Just like daddy’s head coaching career.

Tonight, the world gets its first look at LaPolice’s football baby, squished leather nose, wrinkles and all. How his football team grows up over the next five months, fans in this drought-stricken city are eager to see.

LaPolice, of course, has little to do with the franchise’s Grey Cup famine. But he’s forced to wear it just the same, just like Mike Kelly, Doug Berry, Jim Daley, Dave Ritchie and the rest who’ve worn a headset in vain along that west sideline.

Everywhere the Bomber boss goes, whoever he is, people want to talk football.

“Anyplace where football’s important, it’s really neat to be a head coach,” LaPolice said. “Because fans come up and talk to you, what they’re excited about, what they’re mad about.”

There’s nothing to be mad about, yet. In fact, things couldn’t be better.
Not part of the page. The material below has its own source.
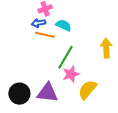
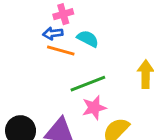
green line: (65, 57) -> (88, 84), turned 35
After a 2009 season that exacted a heavy toll on even the most loyal Bomber booster, LaPolice’s low-key approach has been as welcome as a breath of cool air on a hot July night.

But just wait until that first draw play that loses two yards on second and 10.

Grocery shopping will never be the same, and the 40-year-old from New Hampshire knows it.

Get what he once told Gary Doer when the two of them were golfing together.

“There’s three things people think they can do,” LaPolice told the then-premier. “They think they’re the best lovers in the world, they think they can run the government and they think they can call plays.

“Gary loved it,” LaPolice said. “He’s like, ‘Can I borrow that, Paul?’ I said, ‘Yeah.’ ”

Second-guess coach LaPo’s play-calling at your own risk.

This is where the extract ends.